▶ What you should do
How many lines within the records include the word "prompt"? Only that number should be given.

>>>>>

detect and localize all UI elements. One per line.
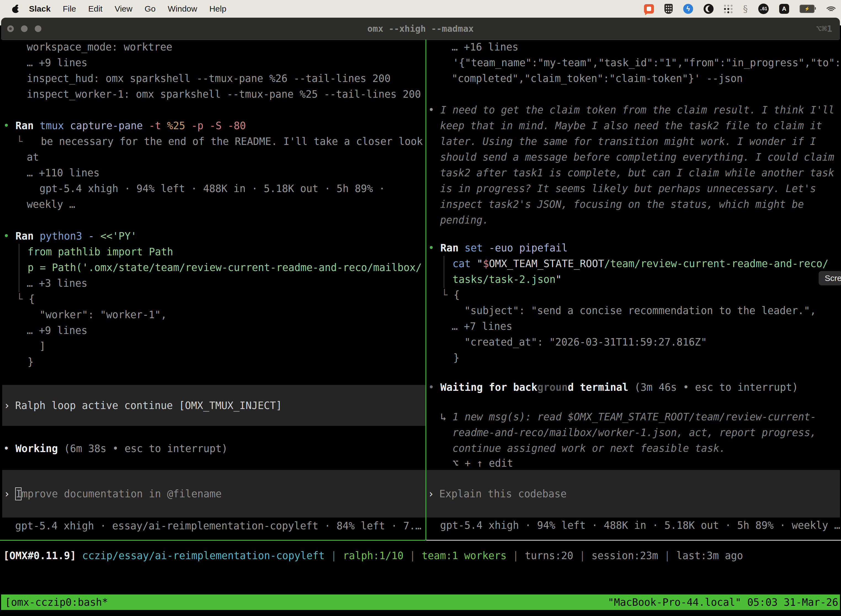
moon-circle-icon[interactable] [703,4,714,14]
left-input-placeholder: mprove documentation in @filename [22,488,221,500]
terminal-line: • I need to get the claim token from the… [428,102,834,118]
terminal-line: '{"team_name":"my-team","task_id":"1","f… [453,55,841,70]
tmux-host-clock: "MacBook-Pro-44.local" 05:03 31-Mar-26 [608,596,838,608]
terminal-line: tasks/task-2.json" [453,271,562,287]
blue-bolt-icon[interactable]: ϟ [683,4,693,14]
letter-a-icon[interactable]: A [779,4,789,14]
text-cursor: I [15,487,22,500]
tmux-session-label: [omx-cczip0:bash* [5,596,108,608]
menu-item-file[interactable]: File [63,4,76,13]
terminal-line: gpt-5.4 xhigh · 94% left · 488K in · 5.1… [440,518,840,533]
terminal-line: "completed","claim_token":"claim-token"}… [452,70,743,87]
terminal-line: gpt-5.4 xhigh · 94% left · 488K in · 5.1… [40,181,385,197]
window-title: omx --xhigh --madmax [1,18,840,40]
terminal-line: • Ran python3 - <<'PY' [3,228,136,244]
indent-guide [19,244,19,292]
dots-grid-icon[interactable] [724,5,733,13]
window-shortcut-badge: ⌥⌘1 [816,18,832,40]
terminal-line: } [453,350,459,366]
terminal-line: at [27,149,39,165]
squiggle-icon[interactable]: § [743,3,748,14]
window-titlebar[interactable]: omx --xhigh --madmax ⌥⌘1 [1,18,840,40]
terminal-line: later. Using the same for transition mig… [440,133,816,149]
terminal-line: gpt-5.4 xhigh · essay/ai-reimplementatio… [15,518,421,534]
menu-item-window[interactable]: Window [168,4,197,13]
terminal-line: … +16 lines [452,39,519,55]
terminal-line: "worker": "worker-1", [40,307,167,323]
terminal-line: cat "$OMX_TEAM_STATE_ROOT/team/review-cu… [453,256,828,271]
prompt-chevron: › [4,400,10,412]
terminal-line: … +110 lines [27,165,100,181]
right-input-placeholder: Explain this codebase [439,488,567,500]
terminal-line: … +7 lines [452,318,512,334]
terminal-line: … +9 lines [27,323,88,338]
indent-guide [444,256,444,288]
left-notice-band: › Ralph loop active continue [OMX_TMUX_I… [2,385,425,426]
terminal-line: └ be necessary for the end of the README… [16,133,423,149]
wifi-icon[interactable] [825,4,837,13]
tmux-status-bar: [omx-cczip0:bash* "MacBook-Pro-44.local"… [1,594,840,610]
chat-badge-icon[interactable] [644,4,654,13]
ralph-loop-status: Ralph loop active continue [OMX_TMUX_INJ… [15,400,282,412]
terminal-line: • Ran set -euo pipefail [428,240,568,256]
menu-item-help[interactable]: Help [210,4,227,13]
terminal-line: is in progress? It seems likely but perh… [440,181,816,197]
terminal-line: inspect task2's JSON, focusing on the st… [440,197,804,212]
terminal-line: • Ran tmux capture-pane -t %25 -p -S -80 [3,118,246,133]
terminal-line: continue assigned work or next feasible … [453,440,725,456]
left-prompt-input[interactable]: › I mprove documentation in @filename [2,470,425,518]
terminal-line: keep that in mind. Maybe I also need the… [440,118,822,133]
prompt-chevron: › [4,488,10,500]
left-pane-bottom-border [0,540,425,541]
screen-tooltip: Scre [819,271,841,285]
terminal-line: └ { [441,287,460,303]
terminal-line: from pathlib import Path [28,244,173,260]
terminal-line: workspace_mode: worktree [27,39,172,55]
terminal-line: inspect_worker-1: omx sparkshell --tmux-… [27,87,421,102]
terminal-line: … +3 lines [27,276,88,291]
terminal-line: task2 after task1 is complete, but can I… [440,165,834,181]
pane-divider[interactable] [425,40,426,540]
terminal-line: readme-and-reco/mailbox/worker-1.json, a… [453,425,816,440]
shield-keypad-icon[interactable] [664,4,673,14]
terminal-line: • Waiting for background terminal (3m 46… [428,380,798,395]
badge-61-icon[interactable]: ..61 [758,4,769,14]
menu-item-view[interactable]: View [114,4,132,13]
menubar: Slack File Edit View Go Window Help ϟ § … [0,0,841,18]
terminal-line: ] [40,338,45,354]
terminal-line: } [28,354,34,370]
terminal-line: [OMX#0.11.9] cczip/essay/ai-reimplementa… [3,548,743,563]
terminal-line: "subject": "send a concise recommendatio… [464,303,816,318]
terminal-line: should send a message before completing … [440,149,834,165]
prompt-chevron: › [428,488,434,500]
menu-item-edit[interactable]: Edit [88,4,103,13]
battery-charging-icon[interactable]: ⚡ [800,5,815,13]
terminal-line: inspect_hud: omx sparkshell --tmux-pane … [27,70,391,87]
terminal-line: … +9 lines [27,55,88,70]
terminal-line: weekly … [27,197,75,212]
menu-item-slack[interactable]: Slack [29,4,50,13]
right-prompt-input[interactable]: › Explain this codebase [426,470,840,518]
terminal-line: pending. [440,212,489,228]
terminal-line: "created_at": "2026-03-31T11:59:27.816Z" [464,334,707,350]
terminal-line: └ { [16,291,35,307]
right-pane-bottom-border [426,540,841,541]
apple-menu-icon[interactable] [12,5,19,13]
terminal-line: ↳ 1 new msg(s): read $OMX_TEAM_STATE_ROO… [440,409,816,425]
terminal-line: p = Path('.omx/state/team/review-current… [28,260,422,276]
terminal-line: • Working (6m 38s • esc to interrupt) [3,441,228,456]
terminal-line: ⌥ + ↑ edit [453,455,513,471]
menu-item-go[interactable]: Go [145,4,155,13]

<<<<<

▶ Task solution
5